Ascoltare e ascoltarsi in ambito scolastico non è facile: le scuole sono luoghi di lavoro rumorosi, dove le voci, il più delle volte, si sovrappongono, si fanno incalzanti e non c’è spazio per fare attenzione a se stessi e agli altri.
Gli allievi, gli educatori, gli insegnanti, abitano questo contesto sommerso dal rumore che copre il tempo dell’esistenza sin dal nido. Spesso per ottenere il silenzio, per farsi ascoltare, gli adulti utilizzano la modalità automatica e paradossale di urlare più forte degli allievi, tanto che le patologie dell’apparato fonatorio sono diffusissime tra i professionisti dell’educazione.

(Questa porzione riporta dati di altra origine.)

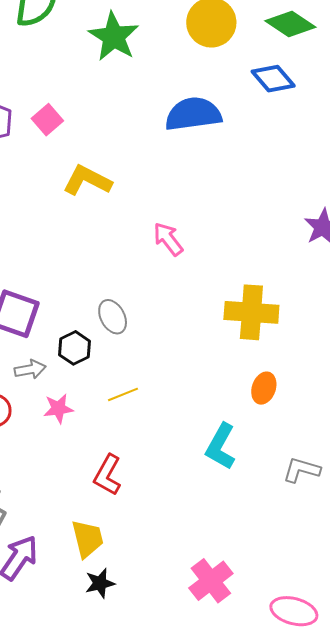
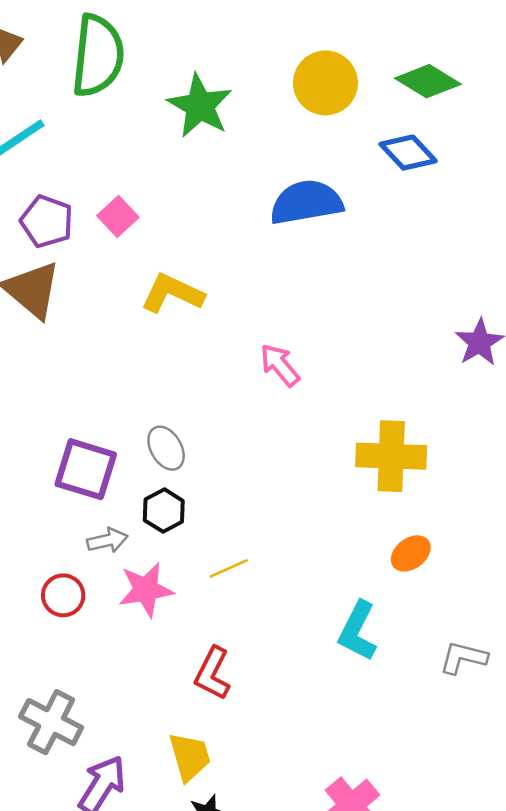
gray ellipse: (113, 317) -> (166, 448), moved
orange ellipse: (264, 388) -> (411, 553), turned 36
pink star: (58, 408) -> (146, 590), size x1.4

Il bisogno di “fare silenzio” in ambito scolastico, dentro e fuori e di sé, è dunque pressante e lo rivela il diffondersi, con buon esito, di pratiche di Mindfulness (Kabat-Zinn, 1994), una sorta di meditazione che implica il prestare attenzione, con intenzione e senza giudizio, al momento presente.

La pratica dell’ascolto


Saper fare silenzio dentro e fuori di sé, per poter ascoltare ciò che si rivela oltre il “rumore” esterno e interno, mi pare per altro la virtù prevalente degli educatori, più di quella del parlare. Questa qualità di ascolto permette infatti di tirar fuori nei bambini quello che hanno di potenziale, perché possano dare il meglio di sé nel mondo.
Il che richiede anche il “mettere a tacere” quegli inevitabili pre-giudizi che affollano il pensiero e che portano a ragionare per classificazioni più che per relazioni.
È così che mi immagino allora il buon proposito dell’“ascolto gentile”, che si legge nella frase a epigrafe di questo post, espresso da un’insegnante nel corso di un incontro di formazione. Coltivare il silenzio dentro e fuori di sé, per stare in una relazione autentica con gli allievi e ascoltarne con gentilezza l’emergere, più o meno silenzioso, di bisogni e di sogni.